Another factor buoying the market are new laws governing rent stabilization itself. Now that apartments renting for over $2,000 are decontrolled, landlords have less reason to convert their buildings. At the same time, they can take advantage of more liberal policies involving vacancies, which has led to anxiety among tenants at Stuyvesant Town and Starrett City.

 

Expensive Proposition

All of this means that, whatever the fluctuation in prices or average time on the market, buying an apartment in the city remains an expensive proposition. Although no one keeps official statistics, the consensus among knowledgeable observers is that the demographic profile of buyers has dramatically changed since 1982.
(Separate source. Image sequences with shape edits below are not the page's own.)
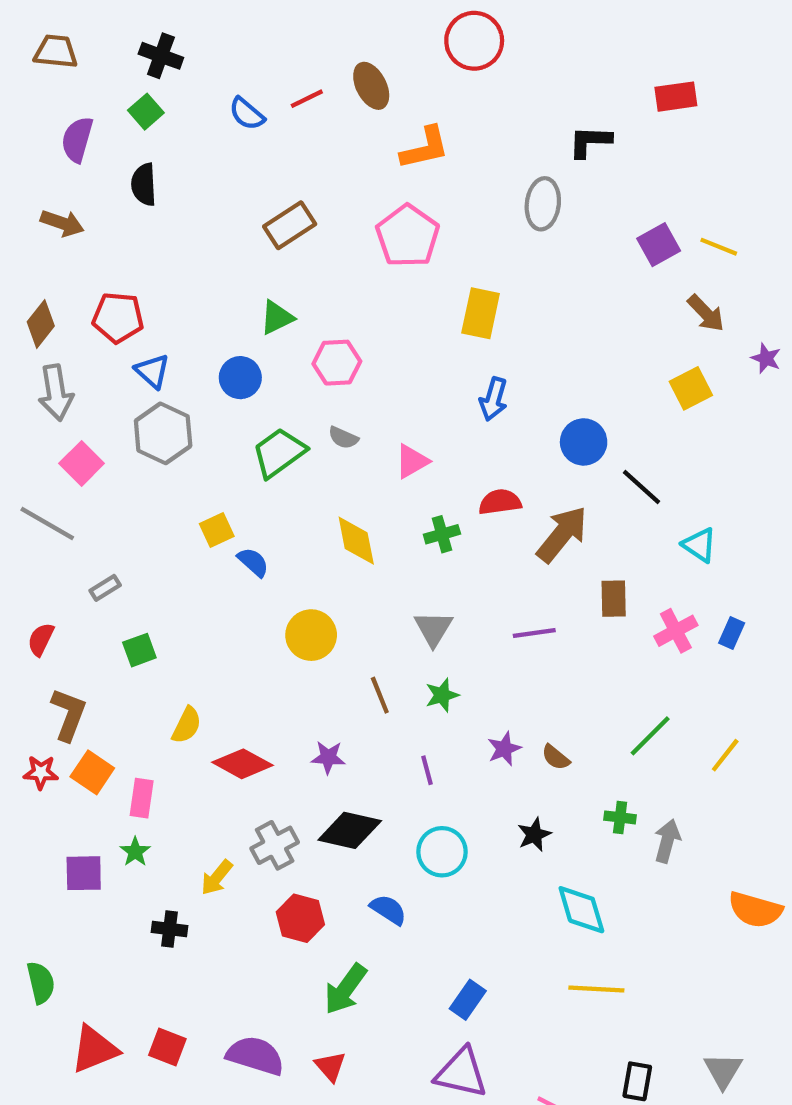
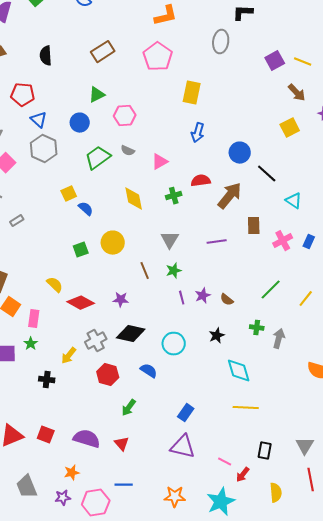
black semicircle: (144, 185) -> (46, 56), moved
green square: (139, 650) -> (81, 250), moved
yellow semicircle: (187, 725) -> (55, 285), turned -72
purple line: (427, 770) -> (182, 298), moved
green arrow: (345, 989) -> (129, 408), size x0.7

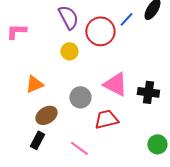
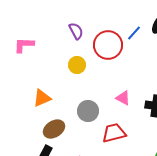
purple semicircle: (68, 17) -> (76, 31), size x0.7
pink triangle: (115, 84) -> (123, 98), size x0.6

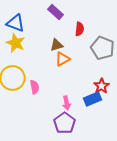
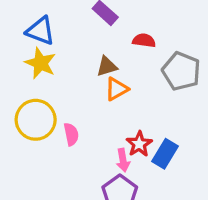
red semicircle: (80, 29) -> (144, 40), turned -88
red star: (102, 86) -> (139, 144), moved
blue rectangle: (93, 99) -> (165, 154), turned -36

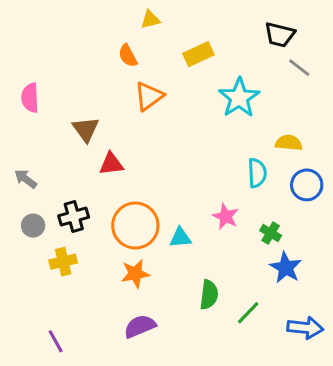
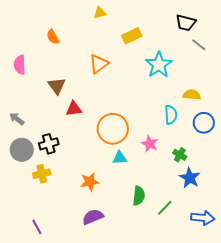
orange semicircle: (128, 56) -> (53, 37), moved
gray circle: (33, 226) -> (22, 150), size x1.5
orange circle: (135, 226) -> (113, 129), moved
Weinstein, the attorney, points to the parents of a New York University student who opt to buy a studio for their offspring rather than pour money into an out-of-sight rental – something unheard of 25 years ago, when landlords were abandoning whole blocks of buildings in the East Village.
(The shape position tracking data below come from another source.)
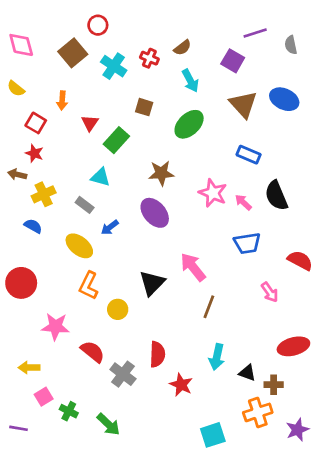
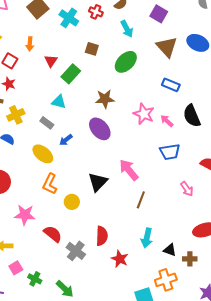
orange cross: (258, 412) -> (166, 280), moved

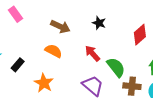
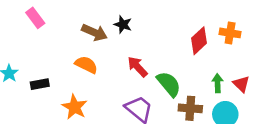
black star: (99, 23) -> (123, 25), moved
black rectangle: (18, 65) -> (40, 84), turned 40

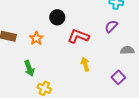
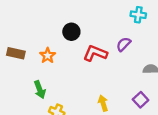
purple semicircle: (111, 26) -> (124, 44), moved
yellow arrow: (85, 64) -> (103, 103), moved

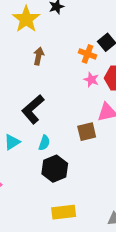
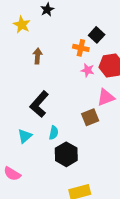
yellow star: (26, 19) -> (22, 25), size x0.7

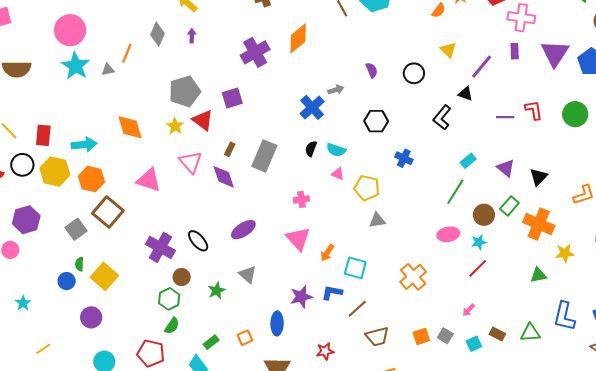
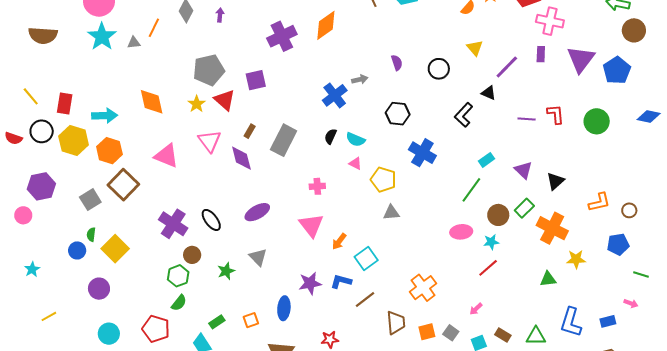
blue cross: (404, 158) -> (422, 153), size x1.5
cyan square: (355, 268) -> (366, 259), turned 35
orange cross: (413, 277) -> (423, 288), moved
brown trapezoid: (377, 337) -> (396, 323), moved, turned -85

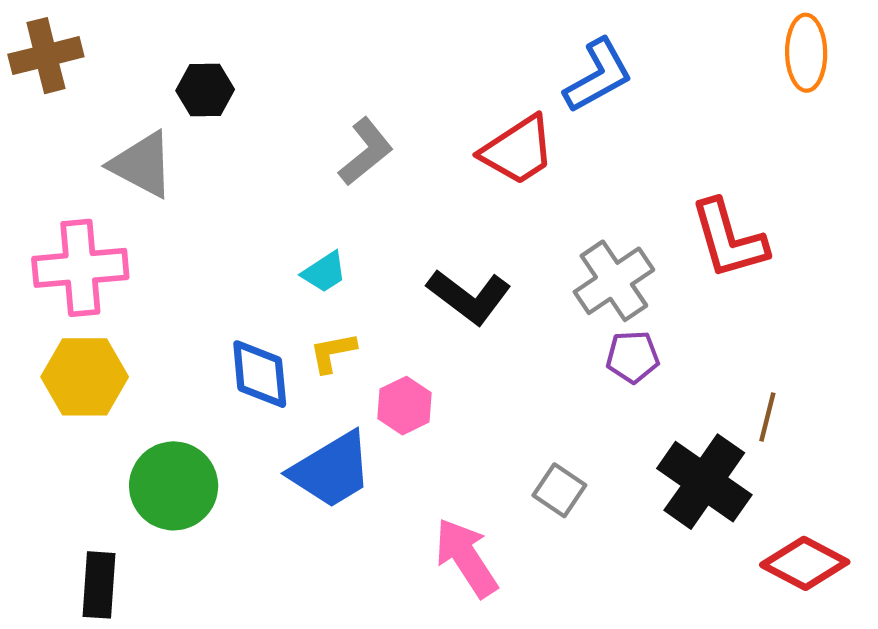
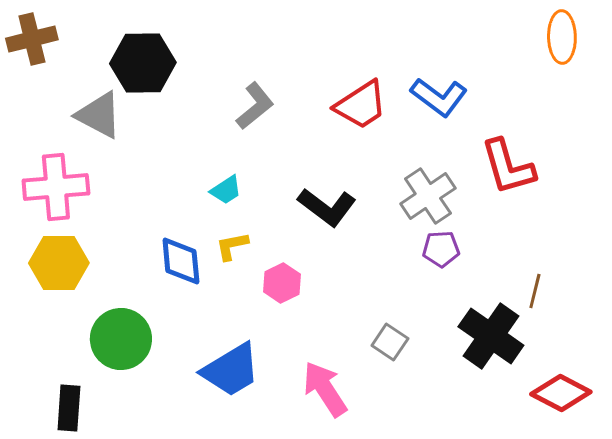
blue L-shape: (598, 76) -> (439, 97), moved, turned 66
black hexagon: (205, 90) -> (143, 63), size x1.6
blue trapezoid: (331, 470) -> (231, 370), moved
The new breed of owners is paying a lot of money in a long-term investment. This often pits them against the older generation of owners, even at the high end. Henckels notes that a change in the tax laws in 1997 made people reluctant to move from big apartments because per-sale tax exclusion amounts were instituted. This has meant more empty nesters are staying for a while longer in those classic sixes.

In more modest buildings, where capital gains taxes are less of an issue, older owners sometimes square off against more recent purchasers. Steven Sparling is a 32-year-old literacy coach at a public school, who bought his Queens apartment two years ago in a building where most owners of the 28 units had lived for several years. He and other younger owners would like to see capital improvements, which pits them against many older residents on fixed incomes.
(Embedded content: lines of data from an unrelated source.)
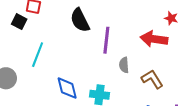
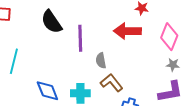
brown L-shape: (152, 79) -> (112, 83), moved

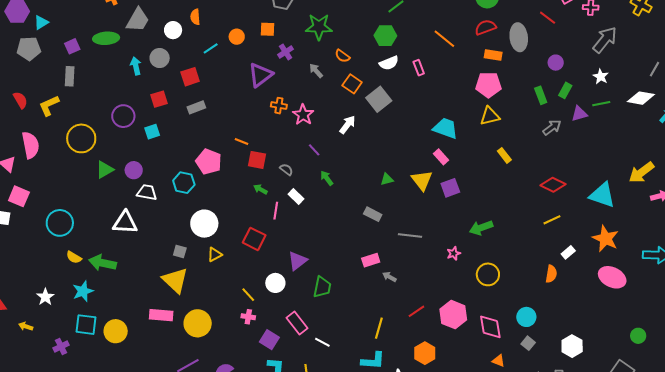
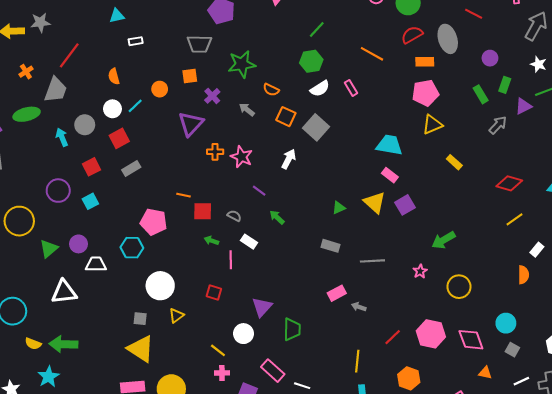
white circle: (173, 30) -> (112, 109), moved
white triangle: (125, 223) -> (64, 292), moved
red square: (254, 239) -> (214, 292), size x0.7

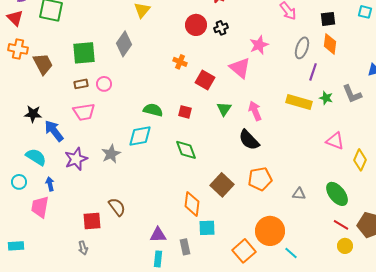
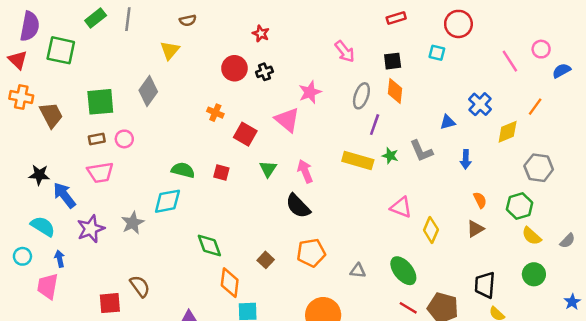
green diamond: (186, 150) -> (209, 246), moved
brown square: (222, 185) -> (266, 260), size x0.6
In the two years that he’s been living there, for instance, he’s experienced a leaking roof, water damage in the lobby, and an overall decline in building services. The managing agent changed and the on-site super left. The outside door is currently locked in the evenings, making it more difficult to have late-night visitors.

What is worse, though, is the overall “them-against-us” mentality. “I’ve heard comments about young people,” he says. At a party for a shareholder’s 97th birthday, he overheard a board member say, “If only all of the people in the building could be older.”

Although he hastens to add that some of the seniors also want improvements, the fights are wearing him down. “I saved up my money to buy this, so when [this happens], it makes your life hell,” he says. “People bitch at each other. We’re tired.”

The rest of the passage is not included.